La mort bleue (2)

Publié le par M. G.

En tout cas, la mer réussit bien à Chloé car ses yeux sont encore plus bleu et son teint éclatant. Sur le bateau, elle s'enthousiasme comme une gamine et son oncle Benoît n'en est que plus fier.

Et puis, il y a Anthony, l'Haïtien, le représentant du soleil.

Je l'aime bien, Anthony, il rit tout le temps et nous communique sa bonne humeur. Il est si différent de nous. Il travaille dans l'exportation des bananes ; la mer, il connaît bien, puisqu'il est un insulaire avant tout. Il a emmené avec lui son magnétophone avec des cassettes de reggae :

 « Cette musique lancinante va très bien, dit-il, avec la mer, car elle a le rythme des profondeurs. » Il est capable d'imiter parfaitement Bob Marley dans la danse.

Quand je l'observe, il me fait penser à mes compagnons de chambrée du service militaire : des Guadeloupéens.

Sur des airs de musique créole, nous goûtions le Ti punch, envoyé par leurs parents. Ils nous transmettaient leur nostalgie profonde du pays, leurs émotions qui laissaient un goût salé dans la bouche. L'un se mettait à battre le rythme sur un tabouret de fortune avec ses mains, l'autre dansait « collé, serré » avec un balai en guise de compagne, et l'autre chantait.
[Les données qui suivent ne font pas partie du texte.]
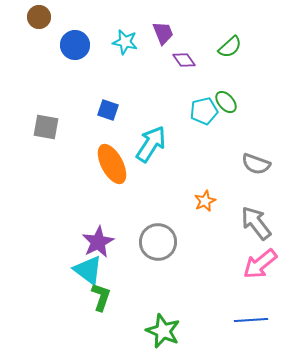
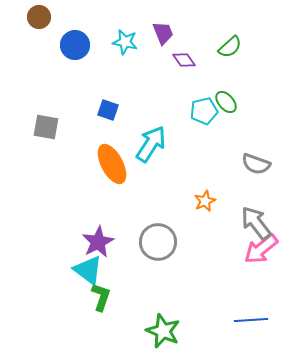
pink arrow: moved 1 px right, 15 px up
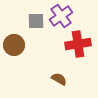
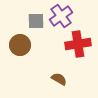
brown circle: moved 6 px right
Anthony invite la belle Chloé à la danse.

Elle est timide, mais cette spontanéité le surprend et elle se laisse emporter finalement par la musique, et les bras musclés d'Anthony font le reste.

Benoît et moi les encourageons en tapant des mains sur le rebord de la vedette.
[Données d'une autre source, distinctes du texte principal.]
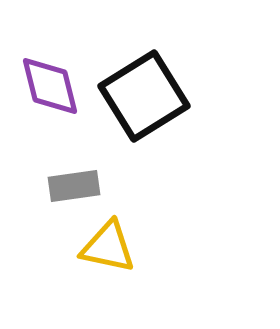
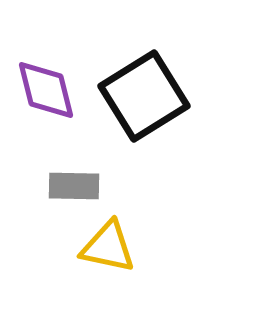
purple diamond: moved 4 px left, 4 px down
gray rectangle: rotated 9 degrees clockwise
A un moment donné, ils s'écroulent tous deux, en trébuchant sur un marchepied, et se retrouvent sur la banquette, pris d'un fou rire inaltérable.

Nous remontons le canal du port de Capbreton, longeons l'estacade et passons devant le phare,  dernier bastion de terre ferme.

Un garçon nous dit bonjour en agitant son bras :

une façon de nous faire comprendre qu'il aimerait être à bord avec nous.

Pendant ce temps, le pêcheur, qui est au bord avec son seau et sa canne, fronce les sourcils. Pas de doute ! On le gêne :

« Excusez-nous, Monsieur le Pêcheur, lui dit Chloé, nous ne faisons que passer. Nous ne recommencerons plus. C'est promis. »

L'homme sourit.

De toute manière, je me souviens du dernier bulletin municipal qui stipule que les pêcheurs doivent éviter de tendre leurs lignes par tout le travers du chenal. C'est dangereux pour les hélices des embarcations. Il y a malgré tout de la place pour tout le monde.

Un couple d'amoureux à la Peynet,  assis sur les rochers, fait des projets à long terme, sur la comète. Ils sont seuls au monde et ne nous voient même pas.